I. Einführung in die Problematik
Die Verteidigung in einer Verkehrsstraf- oder -bußgeldsache kann gelegentlich ein unerfreuliches Nachspiel haben, nämlich dann, wenn der Mandant nach rechtskräftigem Abschluss Post von der Führerscheinstelle erhält. Eine auf den ersten Blick erfolgreiche Vertretung wird so zum "Pyrrhus-Sieg". Kann sich der Rechtsanwalt für seinen Mandanten gegen Anordnungen zur Wehr setzen, wenn die Verwaltungsbehörde ihn zur Beibringung ärztlicher beziehungsweise medizinisch-psychologischer Gutachten zur Klärung von Eignungszweifeln auffordert, obwohl im Strafverfahren keine § 69 StGB-Maßnahme oder nur ein Fahrverbot nach § 44 StGB angeordnet wurde? Schließt dies Eignungszweifel der Verwaltungsbehörde, die der Strafrichter unter dem Gesichtspunkt von § 69 StGB nicht hatte, aus? Und wie verhält es sich, wenn der Beschuldigte wegen einer Trunkenheitsfahrt mit einem Blutalkohol-Wert von unter 1,6 Promille verurteilt wurde, also unterhalb der Grenze, bei der das BVerwG davon ausgeht, dass eine dauerhaft ausgeprägte Alkoholproblematik besteht, vgl. auch § 13 Nr. 2c FeV.

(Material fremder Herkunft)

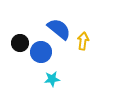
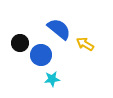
yellow arrow: moved 2 px right, 3 px down; rotated 66 degrees counterclockwise
blue circle: moved 3 px down
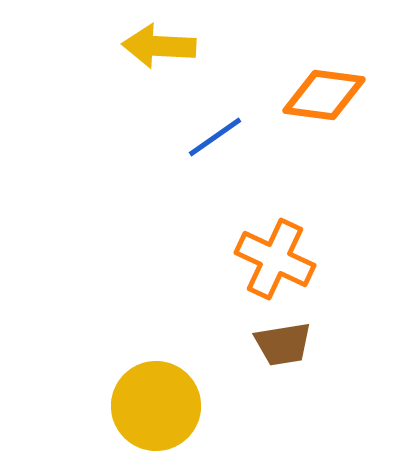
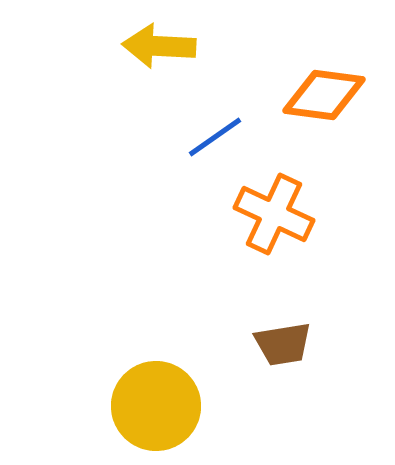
orange cross: moved 1 px left, 45 px up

Verschärft stellt sich die Problematik, wenn der Betroffene "nur" wegen Ordnungswidrigkeiten verurteilt worden ist, bei der lediglich Punkte im Verkehrszentralregister nach § 4 StVG anfielen, ohne dass die Grenze zur Entziehung der Fahrerlaubnis erreicht wurde. Hier muss überprüft werden, ob das Punktesystem unbeachtet bleiben darf. Weiter muss untersucht werden, ob weitergehende Risiken bestehen nach abgeschlossenen Verkehrs-Ordnungswidrigkeiten, die zahlreich vorgekommen sein mögen, aber nicht ins Verkehrszentralregister eingetragen werden. Dies soll am Beispiel von Verstößen gegen die Sozialvorschriften im Fahrpersonalrecht erörtert werden. Ferner ist zu klären, in welcher Reihenfolge die Fahrerlaubnisbehörde bei einem Zusammentreffen mit einem strafrechtlich relevanten Vorwurf oder einer Verfehlung nach dem OWiG vorgehen darf und inwieweit sie an dortige Vorentscheidungen gebunden ist. Letztlich sind die Konsequenzen eines Beweisverwertungsverbots im Straf-/OWi-Verfahren auf das Führerscheinentziehungsverfahren zu thematisieren.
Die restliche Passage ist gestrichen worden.